The last two-hundred pages, as is typical for Erikson, proceed at break-neck speed, the action and pacing just relentless. I am learning that Erikson is a big believer in 'convergence.' When s**t starts happening, more and bigger s**t starts happening; and the next thing you know there are just major events leaping off of every page. I truly defy any reader to set one these books down with anything under two-hundred pages remaining, it simply ain't possible.
Finally, one must always keep the 'First Eriksonian Law' firmly at the forefront as one reads--"Pay very close attention to every word read and event described." The 'Second Eriksonian Law' is equally applicable--"Every word read and event described has meaning that may not be initially understood." Those conversations, or actions of characters, or puzzling events that seem a little odd or inexplicable always seem to reappear as a 'light-bulb' moment later on when all then becomes clear (at least for that moment). The bottom-line is that Steven Erikson really is an enormously clever writer, and his authorial use of the craft of foreshadowing is some of the best I've run across. There just ain't anybody writing fiction like this guy! House of Chains is a very worthy addition to this magnificent series.

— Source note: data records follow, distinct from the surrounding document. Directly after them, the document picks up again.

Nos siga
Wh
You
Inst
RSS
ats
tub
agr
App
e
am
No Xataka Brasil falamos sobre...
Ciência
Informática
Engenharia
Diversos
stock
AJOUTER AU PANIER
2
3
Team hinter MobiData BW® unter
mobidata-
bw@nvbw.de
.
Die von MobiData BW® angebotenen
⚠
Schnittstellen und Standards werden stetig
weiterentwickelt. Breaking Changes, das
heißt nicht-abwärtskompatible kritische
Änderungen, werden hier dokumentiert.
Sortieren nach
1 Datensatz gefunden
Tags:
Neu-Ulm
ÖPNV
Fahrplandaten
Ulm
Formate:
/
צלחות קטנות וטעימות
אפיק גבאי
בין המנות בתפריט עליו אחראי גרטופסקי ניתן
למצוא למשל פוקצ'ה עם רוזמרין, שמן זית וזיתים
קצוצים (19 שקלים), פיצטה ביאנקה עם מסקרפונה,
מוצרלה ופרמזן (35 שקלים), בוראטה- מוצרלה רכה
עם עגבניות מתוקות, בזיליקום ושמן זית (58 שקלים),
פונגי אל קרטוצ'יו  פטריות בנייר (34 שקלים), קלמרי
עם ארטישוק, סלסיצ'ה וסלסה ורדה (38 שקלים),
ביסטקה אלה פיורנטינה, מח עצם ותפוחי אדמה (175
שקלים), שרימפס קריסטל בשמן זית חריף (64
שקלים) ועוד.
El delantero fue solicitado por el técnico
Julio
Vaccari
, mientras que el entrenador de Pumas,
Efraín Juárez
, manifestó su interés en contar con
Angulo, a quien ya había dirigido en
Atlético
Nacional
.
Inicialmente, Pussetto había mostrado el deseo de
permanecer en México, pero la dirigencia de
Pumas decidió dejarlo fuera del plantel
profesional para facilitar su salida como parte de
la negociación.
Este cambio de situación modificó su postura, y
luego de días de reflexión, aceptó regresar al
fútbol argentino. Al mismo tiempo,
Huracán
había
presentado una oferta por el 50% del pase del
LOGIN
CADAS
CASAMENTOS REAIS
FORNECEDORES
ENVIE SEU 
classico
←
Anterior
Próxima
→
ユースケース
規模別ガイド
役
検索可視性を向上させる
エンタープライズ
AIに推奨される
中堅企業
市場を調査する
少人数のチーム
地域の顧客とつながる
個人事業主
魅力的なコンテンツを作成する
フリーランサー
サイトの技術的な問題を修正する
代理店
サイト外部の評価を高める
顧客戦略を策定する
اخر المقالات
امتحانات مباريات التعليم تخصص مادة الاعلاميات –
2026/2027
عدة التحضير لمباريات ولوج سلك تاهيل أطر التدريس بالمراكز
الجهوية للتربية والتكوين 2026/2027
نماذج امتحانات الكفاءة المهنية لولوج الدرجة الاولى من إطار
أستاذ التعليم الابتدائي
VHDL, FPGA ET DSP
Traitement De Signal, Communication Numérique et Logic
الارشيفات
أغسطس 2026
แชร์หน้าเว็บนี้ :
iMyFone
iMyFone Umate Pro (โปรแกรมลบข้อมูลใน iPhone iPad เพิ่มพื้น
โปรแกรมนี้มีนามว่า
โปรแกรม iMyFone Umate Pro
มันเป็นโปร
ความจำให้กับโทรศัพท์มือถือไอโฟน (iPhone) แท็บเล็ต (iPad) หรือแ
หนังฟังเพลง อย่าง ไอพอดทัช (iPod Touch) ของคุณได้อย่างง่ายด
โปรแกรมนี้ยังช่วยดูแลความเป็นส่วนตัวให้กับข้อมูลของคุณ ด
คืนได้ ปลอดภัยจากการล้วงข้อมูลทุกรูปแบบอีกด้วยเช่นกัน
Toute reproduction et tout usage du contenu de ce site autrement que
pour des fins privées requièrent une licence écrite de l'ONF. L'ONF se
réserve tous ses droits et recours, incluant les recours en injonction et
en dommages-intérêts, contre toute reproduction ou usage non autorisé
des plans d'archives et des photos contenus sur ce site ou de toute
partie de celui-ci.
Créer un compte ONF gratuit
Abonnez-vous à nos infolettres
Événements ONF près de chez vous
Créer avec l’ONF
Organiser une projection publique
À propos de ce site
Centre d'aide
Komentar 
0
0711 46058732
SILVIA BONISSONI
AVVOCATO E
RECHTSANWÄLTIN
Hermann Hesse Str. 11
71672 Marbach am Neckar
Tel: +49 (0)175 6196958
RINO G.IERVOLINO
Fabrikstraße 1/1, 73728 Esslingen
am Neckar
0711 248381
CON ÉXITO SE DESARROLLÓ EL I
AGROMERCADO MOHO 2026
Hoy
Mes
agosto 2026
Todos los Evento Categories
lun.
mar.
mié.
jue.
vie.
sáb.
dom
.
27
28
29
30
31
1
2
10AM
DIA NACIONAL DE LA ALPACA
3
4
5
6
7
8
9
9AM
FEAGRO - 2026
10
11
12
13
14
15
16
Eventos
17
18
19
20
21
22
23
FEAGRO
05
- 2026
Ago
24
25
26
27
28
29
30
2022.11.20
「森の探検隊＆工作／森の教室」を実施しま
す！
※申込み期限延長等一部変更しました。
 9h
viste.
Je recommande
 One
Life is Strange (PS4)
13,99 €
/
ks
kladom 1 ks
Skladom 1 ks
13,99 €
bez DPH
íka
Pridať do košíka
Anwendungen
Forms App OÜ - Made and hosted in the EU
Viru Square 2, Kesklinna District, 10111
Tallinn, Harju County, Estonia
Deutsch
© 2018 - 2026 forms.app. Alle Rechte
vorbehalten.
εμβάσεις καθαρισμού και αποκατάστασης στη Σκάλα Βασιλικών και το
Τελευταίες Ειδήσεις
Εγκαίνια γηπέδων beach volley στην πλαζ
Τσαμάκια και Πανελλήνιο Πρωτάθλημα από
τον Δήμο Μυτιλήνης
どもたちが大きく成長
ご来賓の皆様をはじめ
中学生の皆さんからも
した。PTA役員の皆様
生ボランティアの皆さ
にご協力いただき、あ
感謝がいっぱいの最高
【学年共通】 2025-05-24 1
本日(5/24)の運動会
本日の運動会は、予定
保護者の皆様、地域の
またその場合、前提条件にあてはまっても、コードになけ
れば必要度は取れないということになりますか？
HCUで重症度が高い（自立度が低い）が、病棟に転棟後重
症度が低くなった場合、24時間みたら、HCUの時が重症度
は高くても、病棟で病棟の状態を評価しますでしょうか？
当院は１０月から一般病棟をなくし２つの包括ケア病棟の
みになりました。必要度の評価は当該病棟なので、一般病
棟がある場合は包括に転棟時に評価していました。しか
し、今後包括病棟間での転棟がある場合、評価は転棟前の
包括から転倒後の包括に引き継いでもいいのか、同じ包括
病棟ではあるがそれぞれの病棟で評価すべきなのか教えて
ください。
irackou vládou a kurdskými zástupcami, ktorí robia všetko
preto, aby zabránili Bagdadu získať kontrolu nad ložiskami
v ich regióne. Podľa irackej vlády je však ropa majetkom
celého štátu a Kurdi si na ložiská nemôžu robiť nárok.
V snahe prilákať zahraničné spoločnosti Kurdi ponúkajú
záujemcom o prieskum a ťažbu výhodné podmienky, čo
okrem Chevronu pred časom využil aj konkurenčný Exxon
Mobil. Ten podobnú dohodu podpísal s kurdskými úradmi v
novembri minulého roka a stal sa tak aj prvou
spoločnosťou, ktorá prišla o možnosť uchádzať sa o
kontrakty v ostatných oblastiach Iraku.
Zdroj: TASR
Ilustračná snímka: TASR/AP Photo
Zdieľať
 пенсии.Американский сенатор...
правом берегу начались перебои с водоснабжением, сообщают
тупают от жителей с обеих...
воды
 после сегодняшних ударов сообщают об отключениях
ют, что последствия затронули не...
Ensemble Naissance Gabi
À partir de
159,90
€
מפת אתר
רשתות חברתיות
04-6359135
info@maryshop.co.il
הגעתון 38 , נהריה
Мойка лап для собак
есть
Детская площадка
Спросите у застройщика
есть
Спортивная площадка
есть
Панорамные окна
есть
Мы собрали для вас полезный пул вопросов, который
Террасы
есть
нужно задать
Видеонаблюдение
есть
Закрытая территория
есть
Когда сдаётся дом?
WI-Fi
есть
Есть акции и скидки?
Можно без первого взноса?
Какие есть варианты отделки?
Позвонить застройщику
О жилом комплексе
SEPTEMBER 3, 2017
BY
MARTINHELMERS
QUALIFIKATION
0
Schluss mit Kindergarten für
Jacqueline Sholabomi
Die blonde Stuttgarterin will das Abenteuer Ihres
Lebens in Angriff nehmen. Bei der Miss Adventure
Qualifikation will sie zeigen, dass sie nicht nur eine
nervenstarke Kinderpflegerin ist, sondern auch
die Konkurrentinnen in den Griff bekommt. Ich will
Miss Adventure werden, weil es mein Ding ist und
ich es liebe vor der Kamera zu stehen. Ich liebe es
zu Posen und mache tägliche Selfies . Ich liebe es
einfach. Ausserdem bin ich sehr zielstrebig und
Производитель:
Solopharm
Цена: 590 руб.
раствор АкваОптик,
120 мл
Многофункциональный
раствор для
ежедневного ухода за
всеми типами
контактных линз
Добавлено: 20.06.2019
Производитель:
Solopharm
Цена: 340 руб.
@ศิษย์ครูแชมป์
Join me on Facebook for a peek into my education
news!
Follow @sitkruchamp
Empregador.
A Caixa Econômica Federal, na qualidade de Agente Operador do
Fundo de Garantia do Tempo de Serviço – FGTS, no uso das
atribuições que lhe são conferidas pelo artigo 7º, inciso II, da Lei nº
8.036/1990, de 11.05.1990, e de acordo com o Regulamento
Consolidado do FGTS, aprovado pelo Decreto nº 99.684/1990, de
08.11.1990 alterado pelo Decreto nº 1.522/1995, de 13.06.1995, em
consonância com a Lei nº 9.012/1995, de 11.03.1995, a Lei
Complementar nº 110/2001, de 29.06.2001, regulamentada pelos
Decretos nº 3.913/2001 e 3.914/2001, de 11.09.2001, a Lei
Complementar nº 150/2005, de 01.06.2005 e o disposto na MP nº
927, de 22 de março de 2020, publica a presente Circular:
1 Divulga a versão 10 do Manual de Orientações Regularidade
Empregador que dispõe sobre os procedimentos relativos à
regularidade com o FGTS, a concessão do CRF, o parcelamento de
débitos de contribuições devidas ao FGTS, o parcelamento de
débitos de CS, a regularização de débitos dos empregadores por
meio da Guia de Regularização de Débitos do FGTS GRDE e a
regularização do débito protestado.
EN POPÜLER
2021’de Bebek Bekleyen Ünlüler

Midnight Tides is set on the continent of Lether and tells the story of a major war that breaks out between the Tiste Edur (The Children of Shadows) and the Letherii peoples. This is the first novel to address these peoples and this continent, and none of the characters from the previous novels, with the exception of just a few of the Elder Gods, are even present. It doesn't matter a bit though. Within 50 pages, the reader is completely enthralled with the new lands and the characters. I would be completely remiss in not mentioning just a few of my new favorite characters; including Seren Pedac, Trull Senger, Brys Beddict, Shurq Elalle, Kettle, Iron Bars, and my absolutely most favorite characters in the series to date, Tehol Beddict and his 'man-servant' Bugg. Oh Lordy, you will just salivate with joy at each and every appearance (and there are plenty, trust me) of Tehol and Bugg. Seriously, some of the funniest stuff written!
The story of the 'world war' between the Tiste Edur peoples and the Letherii Empire is loaded with pathos and drama. Tears will be shed. Also, there are some very powerful explicit and implicit moral messages within this story that have application for all of us in our lives today, regardless of what country we live in. This story does tend make the reader stop and reconsider what patriotism means, and how it should be applied.
While at first blush it might be easy to question Mr. Erikson about the relevancy of this tale within the larger arc of "The Malazan Book of the Fallen", as we are on a completely new landmass with completely new characters--none of which has the slightest thing to do with the Malazan Empire. Having said this though, the careful reader will continually ferret out clues and new information associated with issues and events that have been encountered in previous novels in the series. In other words, I am suggesting that this is not only an incredibly well-written novel and engaging story in its own right, but is a very important portion of the larger 'Malazan' canvas that Erikson is carefully painting.
And did I tell you how much I love the characters of 'Tehol Beddict' and 'Bugg'? Just thinking about these two will bring a smile to my face for the rest of my life!